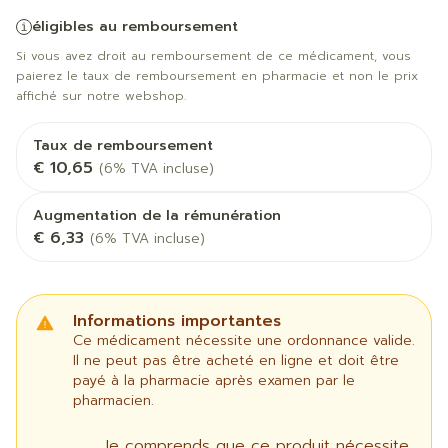
éligibles au remboursement
Si vous avez droit au remboursement de ce médicament, vous
paierez le taux de remboursement en pharmacie et non le prix
affiché sur notre webshop.
Taux de remboursement
€ 10,65
(6% TVA incluse)
Augmentation de la rémunération
€ 6,33
(6% TVA incluse)
Informations importantes
Ce médicament nécessite une ordonnance valide.
Il ne peut pas être acheté en ligne et doit être
payé à la pharmacie après examen par le
pharmacien.
Je comprends que ce produit nécessite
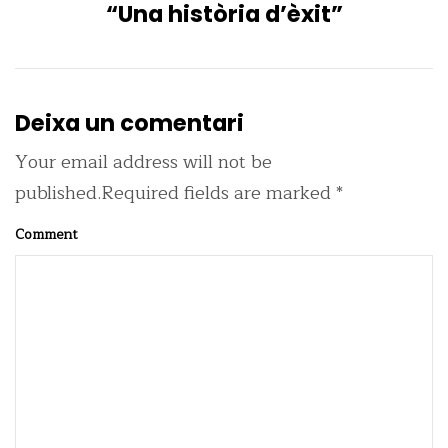
“Una història d’èxit”
Deixa un comentari
Your email address will not be
published.Required fields are marked *
Comment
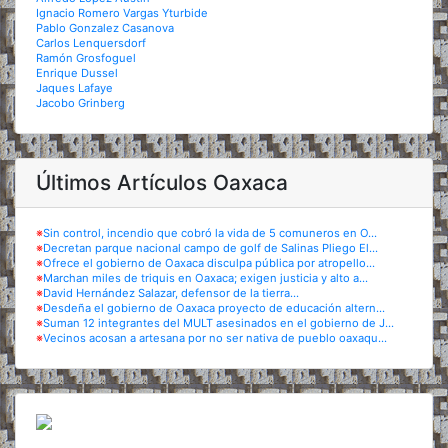
Ignacio Romero Vargas Yturbide
Pablo Gonzalez Casanova
Carlos Lenquersdorf
Ramón Grosfoguel
Enrique Dussel
Jaques Lafaye
Jacobo Grinberg
Últimos Artículos Oaxaca
※
Sin control, incendio que cobró la vida de 5 comuneros en O...
※
Decretan parque nacional campo de golf de Salinas Pliego El...
※
Ofrece el gobierno de Oaxaca disculpa pública por atropello...
※
Marchan miles de triquis en Oaxaca; exigen justicia y alto a...
※
David Hernández Salazar, defensor de la tierra...
※
Desdeña el gobierno de Oaxaca proyecto de educación altern...
※
Suman 12 integrantes del MULT asesinados en el gobierno de J...
※
Vecinos acosan a artesana por no ser nativa de pueblo oaxaqu...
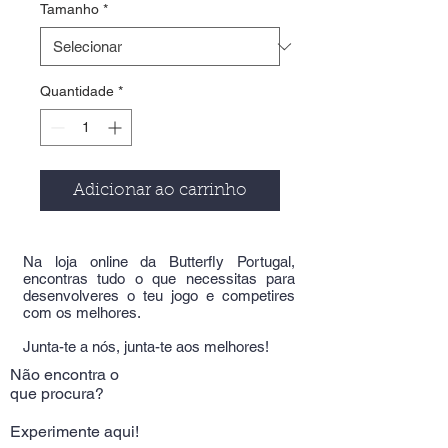
Tamanho
*
Quantidade
*
Adicionar ao carrinho
Na loja online da Butterfly Portugal,
encontras tudo o que necessitas para
desenvolveres o teu jogo e competires
com os melhores.
Junta-te a nós, junta-te aos melhores!
Não encontra o
que procura?
Experimente aqui!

■ ■ ■ ■ ■ ■ ■

◆ **Exercise aim**: In the listing, find each line with the string "melhores" and copy it.

◆ **Answer to this problem**:
com os melhores.
Junta-te a nós, junta-te aos melhores!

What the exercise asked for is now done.